The 2014 implementation of many of the Affordable Care Act’s (ACA) key provisions has sparked a great deal of speculation about the future of the healthcare market; there seems to be no end to the models predicting how the law will impact the insurance industry. There is no question that reform will shift the health insurance industry to a more retail based model, and in the process challenge traditional insurers to develop new consumer oriented capabilities. A vital piece of planning for this shift will require understanding changes in consumer decision-making. The traditional approach of health insurers to segmenting the market is unlikely to provide the kind of insight necessary to win in an industry facing such fundamental regulatory, economic, and cultural change.
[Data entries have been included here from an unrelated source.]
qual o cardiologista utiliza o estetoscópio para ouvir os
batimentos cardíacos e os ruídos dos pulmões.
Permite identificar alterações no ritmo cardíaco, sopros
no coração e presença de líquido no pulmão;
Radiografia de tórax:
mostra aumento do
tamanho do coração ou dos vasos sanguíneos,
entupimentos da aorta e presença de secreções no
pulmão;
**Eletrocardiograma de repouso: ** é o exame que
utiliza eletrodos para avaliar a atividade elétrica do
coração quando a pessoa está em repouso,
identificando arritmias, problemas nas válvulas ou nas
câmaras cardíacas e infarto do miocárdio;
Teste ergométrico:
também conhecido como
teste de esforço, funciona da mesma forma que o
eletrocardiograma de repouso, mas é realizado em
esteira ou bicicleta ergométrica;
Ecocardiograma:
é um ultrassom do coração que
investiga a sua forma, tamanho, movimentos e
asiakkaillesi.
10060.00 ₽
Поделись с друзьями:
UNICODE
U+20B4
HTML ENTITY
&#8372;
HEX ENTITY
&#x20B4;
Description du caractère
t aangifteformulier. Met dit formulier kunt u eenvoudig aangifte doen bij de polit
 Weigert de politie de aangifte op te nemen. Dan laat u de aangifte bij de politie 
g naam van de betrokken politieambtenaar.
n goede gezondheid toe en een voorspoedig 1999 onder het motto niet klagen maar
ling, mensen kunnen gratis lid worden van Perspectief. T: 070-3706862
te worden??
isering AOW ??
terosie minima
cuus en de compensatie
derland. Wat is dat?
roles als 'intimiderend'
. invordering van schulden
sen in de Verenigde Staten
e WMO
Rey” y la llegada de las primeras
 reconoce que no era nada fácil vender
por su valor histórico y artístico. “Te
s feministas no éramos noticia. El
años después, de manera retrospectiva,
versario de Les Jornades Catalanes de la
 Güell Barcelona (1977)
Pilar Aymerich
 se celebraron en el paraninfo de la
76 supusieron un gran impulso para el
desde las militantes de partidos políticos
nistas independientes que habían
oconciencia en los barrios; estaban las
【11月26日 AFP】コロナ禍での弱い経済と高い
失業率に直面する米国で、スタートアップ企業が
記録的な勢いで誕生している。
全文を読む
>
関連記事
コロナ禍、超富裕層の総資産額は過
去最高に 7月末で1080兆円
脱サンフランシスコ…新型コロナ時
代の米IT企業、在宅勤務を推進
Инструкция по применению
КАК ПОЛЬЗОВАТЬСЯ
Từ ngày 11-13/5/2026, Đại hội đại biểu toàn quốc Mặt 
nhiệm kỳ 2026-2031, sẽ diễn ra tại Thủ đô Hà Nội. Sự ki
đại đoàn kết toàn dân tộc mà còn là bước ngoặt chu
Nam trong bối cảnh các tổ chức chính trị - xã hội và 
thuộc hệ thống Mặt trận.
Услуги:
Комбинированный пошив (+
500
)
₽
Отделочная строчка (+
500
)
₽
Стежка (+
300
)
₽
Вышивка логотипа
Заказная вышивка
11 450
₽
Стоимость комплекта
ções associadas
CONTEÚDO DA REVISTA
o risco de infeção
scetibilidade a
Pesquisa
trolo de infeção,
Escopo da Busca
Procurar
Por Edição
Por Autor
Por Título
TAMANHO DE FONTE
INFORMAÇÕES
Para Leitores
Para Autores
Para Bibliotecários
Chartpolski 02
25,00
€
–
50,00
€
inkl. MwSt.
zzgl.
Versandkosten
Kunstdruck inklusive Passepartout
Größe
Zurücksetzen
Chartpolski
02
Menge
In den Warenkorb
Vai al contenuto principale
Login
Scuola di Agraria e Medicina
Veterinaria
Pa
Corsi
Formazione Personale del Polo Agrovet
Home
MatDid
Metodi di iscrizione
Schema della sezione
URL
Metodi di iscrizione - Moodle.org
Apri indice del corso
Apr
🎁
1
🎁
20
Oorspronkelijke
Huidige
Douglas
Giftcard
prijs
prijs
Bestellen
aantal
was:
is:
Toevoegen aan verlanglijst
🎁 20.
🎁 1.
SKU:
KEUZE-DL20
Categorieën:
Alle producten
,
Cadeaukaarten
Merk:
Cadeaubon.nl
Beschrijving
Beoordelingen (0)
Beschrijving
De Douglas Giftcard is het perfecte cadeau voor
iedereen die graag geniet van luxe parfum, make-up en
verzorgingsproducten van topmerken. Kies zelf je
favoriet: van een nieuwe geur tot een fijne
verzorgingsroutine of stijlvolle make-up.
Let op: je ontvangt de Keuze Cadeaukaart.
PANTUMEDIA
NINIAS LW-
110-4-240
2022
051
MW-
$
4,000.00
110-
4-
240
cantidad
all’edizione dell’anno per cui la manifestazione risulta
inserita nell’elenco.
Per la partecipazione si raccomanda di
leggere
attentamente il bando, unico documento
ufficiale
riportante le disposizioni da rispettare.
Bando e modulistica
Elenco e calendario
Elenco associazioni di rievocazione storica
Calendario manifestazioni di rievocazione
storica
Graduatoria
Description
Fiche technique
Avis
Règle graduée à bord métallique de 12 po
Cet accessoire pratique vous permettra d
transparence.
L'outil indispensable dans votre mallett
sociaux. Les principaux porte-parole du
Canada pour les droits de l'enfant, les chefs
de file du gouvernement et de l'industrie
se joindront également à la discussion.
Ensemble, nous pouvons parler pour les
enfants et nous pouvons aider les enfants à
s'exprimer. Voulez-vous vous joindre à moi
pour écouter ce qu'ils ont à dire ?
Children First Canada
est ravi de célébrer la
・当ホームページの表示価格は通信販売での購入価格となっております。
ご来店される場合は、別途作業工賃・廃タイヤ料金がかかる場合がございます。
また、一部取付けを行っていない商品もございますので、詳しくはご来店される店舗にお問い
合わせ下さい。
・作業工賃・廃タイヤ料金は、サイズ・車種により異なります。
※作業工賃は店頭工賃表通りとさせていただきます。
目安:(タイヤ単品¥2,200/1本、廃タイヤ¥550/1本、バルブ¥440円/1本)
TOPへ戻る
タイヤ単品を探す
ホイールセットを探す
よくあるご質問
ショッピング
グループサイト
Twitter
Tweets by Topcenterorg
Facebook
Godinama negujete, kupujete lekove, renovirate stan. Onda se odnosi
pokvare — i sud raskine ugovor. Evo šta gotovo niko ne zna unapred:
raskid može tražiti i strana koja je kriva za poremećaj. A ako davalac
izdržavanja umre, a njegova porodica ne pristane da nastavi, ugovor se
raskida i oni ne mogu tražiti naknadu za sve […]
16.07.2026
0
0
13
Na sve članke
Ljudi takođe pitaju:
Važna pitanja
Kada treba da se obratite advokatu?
Traditional segmentation approaches cut the consumer market by demographics (e.g. age, gender) or funding source (e.g. who pays). This approach was appropriate in years past when there was relatively little competition, differentiation, and when choice was limited. However, the insurance industry’s move to a more complex and competitive model requires a more nuanced understanding of customer needs and differentiators. The newly minted college grad indeed has different needs from their parents moving toward retirement or the young professional starting a family. This is proven out in some recent research we conducted.
To get a better sense of insurance consumers and their preferences, CMB and the South Street Strategy Group analyzed the responses of nearly 1,500 Americans over the age of 18, surveyed as part of CMB’s Consumer Pulse Program. We then segmented the market by plan features and found five distinct segments that illustrate the needs and goals people have for their insurance coverage.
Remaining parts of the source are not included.